++++ Records
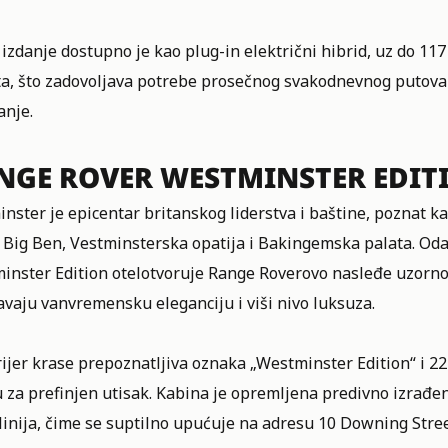
izdanje dostupno je kao plug-in električni hibrid, uz do 11
a, što zadovoljava potrebe prosečnog svakodnevnog putovan
anje.
NGE ROVER WESTMINSTER EDI
nster je epicentar britanskog liderstva i baštine, poznat k
 Big Ben, Vestminsterska opatija i Bakingemska palata. Oda
inster Edition otelotvoruje Range Roverovo nasleđe uzorno
avaju vanvremensku eleganciju i viši nivo luksuza.
ijer krase prepoznatljiva oznaka „Westminster Edition“ i 2
u za prefinjen utisak. Kabina je opremljena predivno izra
linija, čime se suptilno upućuje na adresu 10 Downing Stree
++++++++
> Work request
The lines to copy are those above that contain the string "Edition".

> Exercise output
inster Edition otelotvoruje Range Roverovo nasleđe uzorno
ijer krase prepoznatljiva oznaka „Westminster Edition“ i 2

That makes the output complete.